[Collected data]
/---
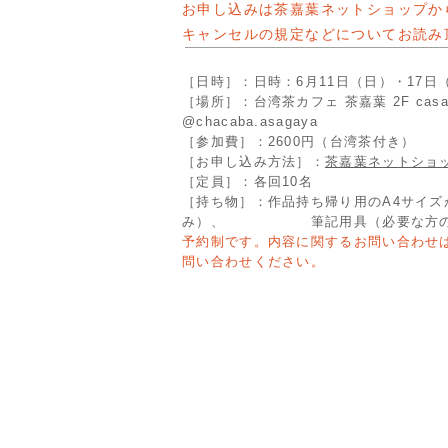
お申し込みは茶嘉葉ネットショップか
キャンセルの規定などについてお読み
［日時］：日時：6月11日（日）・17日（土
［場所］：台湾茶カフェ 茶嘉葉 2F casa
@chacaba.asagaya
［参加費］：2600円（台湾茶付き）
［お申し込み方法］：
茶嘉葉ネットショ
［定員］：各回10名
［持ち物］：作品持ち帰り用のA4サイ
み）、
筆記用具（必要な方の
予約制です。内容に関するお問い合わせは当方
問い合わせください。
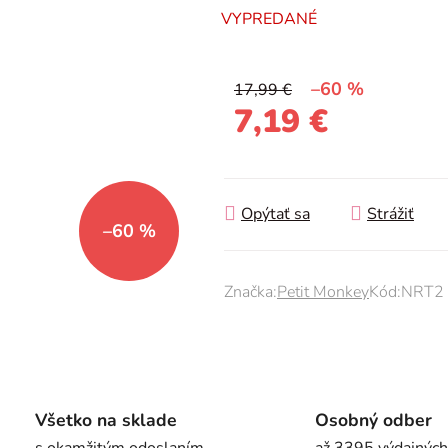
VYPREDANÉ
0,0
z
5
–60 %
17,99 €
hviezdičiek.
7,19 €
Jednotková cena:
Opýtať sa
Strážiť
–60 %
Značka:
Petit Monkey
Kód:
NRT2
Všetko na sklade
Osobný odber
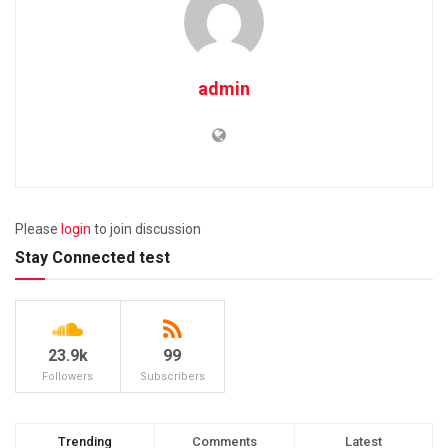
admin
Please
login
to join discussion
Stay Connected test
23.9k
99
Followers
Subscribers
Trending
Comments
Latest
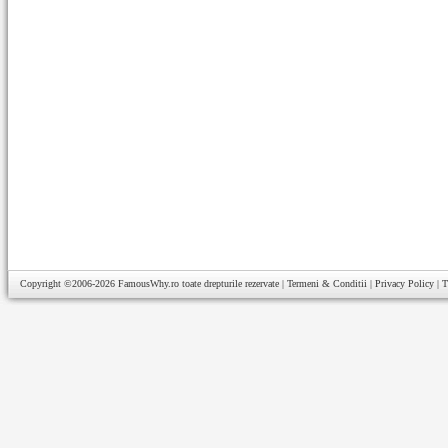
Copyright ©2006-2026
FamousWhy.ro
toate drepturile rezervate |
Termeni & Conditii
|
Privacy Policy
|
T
\---
Task instructions: Write out all the records exactly, omitting the images.

Answer area:
お申し込みは茶嘉葉ネットショップか
キャンセルの規定などについてお読み
［日時］：日時：6月11日（日）・17日（土
［場所］：台湾茶カフェ 茶嘉葉 2F casa
@chacaba.asagaya
［参加費］：2600円（台湾茶付き）
［お申し込み方法］：
茶嘉葉ネットショ
［定員］：各回10名
［持ち物］：作品持ち帰り用のA4サイ
み）、
筆記用具（必要な方の
予約制です。内容に関するお問い合わせは当方
問い合わせください。
VYPREDANÉ
0,0
z
5
–60 %
17,99 €
hviezdičiek.
7,19 €
Jednotková cena:
Opýtať sa
Strážiť
–60 %
Značka:
Petit Monkey
Kód:
NRT2
Všetko na sklade
Osobný odber
admin
Please
login
to join discussion
Stay Connected test
23.9k
99
Followers
Subscribers
Trending
Comments
Latest
Copyright ©2006-2026
FamousWhy.ro
toate drepturile rezervate |
Termeni & Conditii
|
Privacy Policy
|
T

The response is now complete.